Netanyahu afirmou que as forças israelenses estão atacando “o coração de Teerã com intensidade crescente”, com a previsão de que as ofensivas se intensifiquem nos próximos dias.
O presidente dos Estados Unidos, Donald Trump, manifestou sua disposição em dialogar com os novos líderes iranianos. No entanto, ataques realizados pelo Irã resultaram na morte de ao menos três soldados americanos e nove civis israelenses.
A intensificação do conflito ocorre após a confirmação da morte do aiatolá Ali Khamenei, líder supremo do Irã, e de outras figuras importantes do governo iraniano. Apesar disso, tanto os Estados Unidos quanto Israel indicam que não têm intenção de reduzir a pressão militar, enquanto o Irã responde em várias frentes no Oriente Médio.
A tensão gerada pelo conflito está impactando o mercado energético. Especialistas preveem que o preço do barril de petróleo pode subir para entre US$ 85 e US$ 90 já na segunda-feira, um aumento significativo em relação ao preço de US$ 72 na sexta-feira e US$ 61 no início do ano.
O agravamento da situação também ameaça a navegação no Estreito de Ormuz, uma rota vital pela qual transita cerca de 20% do petróleo consumido globalmente. Embora a passagem não esteja oficialmente fechada, o aumento dos custos de seguro e a suspensão de viagens por grandes empresas de navegação indicam riscos elevados.

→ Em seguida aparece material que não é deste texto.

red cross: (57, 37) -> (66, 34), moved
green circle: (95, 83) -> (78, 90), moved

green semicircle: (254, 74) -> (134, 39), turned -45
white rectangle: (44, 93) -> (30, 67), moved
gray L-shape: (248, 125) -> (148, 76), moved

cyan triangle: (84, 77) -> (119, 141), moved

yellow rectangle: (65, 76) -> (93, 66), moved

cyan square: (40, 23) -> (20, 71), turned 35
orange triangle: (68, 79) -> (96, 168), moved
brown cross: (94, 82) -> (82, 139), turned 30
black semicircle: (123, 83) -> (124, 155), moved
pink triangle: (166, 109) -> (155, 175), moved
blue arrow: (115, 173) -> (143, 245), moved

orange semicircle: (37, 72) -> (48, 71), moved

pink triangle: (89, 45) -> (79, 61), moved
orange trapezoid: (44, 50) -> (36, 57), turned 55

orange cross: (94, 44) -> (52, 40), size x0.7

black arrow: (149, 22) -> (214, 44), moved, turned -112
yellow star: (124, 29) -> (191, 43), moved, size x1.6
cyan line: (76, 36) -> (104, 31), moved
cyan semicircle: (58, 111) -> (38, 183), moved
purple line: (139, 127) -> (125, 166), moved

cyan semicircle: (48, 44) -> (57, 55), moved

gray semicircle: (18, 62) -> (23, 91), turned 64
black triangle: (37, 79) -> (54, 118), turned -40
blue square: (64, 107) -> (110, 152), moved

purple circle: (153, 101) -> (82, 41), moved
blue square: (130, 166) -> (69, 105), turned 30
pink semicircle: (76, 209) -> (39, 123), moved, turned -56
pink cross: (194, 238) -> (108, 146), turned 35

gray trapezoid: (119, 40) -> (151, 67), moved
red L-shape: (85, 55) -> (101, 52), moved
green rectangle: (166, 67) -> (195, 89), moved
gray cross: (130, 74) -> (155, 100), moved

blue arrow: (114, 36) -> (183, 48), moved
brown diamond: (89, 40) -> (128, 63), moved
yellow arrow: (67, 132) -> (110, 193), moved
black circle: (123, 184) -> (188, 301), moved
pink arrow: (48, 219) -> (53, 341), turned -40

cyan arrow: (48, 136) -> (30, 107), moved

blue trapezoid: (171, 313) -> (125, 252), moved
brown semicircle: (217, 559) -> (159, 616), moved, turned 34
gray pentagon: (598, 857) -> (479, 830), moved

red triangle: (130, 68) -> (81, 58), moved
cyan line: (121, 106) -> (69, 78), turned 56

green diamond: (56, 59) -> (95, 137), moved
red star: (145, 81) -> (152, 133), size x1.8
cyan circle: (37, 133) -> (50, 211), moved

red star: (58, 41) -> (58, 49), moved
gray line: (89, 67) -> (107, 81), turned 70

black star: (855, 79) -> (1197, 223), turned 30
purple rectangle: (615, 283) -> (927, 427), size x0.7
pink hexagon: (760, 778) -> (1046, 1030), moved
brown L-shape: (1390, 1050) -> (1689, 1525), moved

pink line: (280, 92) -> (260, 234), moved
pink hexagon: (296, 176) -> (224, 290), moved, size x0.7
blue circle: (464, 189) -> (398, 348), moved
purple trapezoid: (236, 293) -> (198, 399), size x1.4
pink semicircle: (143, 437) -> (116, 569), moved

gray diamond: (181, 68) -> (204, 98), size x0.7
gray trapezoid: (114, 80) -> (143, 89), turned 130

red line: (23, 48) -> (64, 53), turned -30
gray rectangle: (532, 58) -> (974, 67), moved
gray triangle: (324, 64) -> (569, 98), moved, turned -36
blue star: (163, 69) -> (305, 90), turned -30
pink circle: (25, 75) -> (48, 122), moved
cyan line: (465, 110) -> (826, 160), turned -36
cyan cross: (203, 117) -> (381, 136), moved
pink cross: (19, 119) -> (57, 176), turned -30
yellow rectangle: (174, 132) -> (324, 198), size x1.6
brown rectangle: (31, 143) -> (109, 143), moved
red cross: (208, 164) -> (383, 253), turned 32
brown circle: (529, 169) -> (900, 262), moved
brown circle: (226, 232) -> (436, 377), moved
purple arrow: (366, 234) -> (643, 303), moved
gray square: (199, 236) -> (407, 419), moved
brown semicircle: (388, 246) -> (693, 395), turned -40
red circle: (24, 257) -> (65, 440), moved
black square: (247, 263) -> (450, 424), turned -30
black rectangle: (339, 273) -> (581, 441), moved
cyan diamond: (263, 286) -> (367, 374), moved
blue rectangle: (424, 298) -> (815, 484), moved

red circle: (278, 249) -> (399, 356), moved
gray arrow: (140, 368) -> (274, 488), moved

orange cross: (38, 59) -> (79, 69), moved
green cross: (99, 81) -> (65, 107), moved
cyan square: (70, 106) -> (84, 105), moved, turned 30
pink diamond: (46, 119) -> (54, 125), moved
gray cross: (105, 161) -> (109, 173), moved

De acordo com análises, mesmo com rotas alternativas, a redução do fornecimento pode oscilar entre 8 milhões e 10 milhões de barris por dia, restringindo a oferta disponível no mercado internacional.
Em entrevista à “Fox News”, Trump minimizou o impacto do aumento dos preços dos combustíveis, afirmando que não está preocupado. Ele alegou que, sem os ataques, o Irã teria desenvolvido uma arma nuclear “em menos de duas semanas”.
Contudo, analistas apontam que o aumento nos preços do petróleo pode gerar um desgaste político para o presidente, que prometeu combustíveis mais acessíveis antes das próximas eleições legislativas. Especialistas também sugerem que o Irã pode tentar manter os preços elevados como forma de pressionar Washington.
O preço do gás natural também tende a aumentar, uma vez que o Catar, um dos principais exportadores, pode ser afetado pela crise. Historicamente, o petróleo ultrapassou a marca de US$ 100 no início da guerra na Ucrânia, o que também contribuiu para a alta da inflação global.
Para especialistas econômicos, um período prolongado de preços elevados pode resultar em um “efeito recessivo”, afetando setores como combustíveis, energia, transporte marítimo e companhias aéreas.
Enquanto isso, empresas do setor de defesa podem se beneficiar nas bolsas de valores, ao passo que áreas como transporte, turismo e logística devem enfrentar perdas significativas.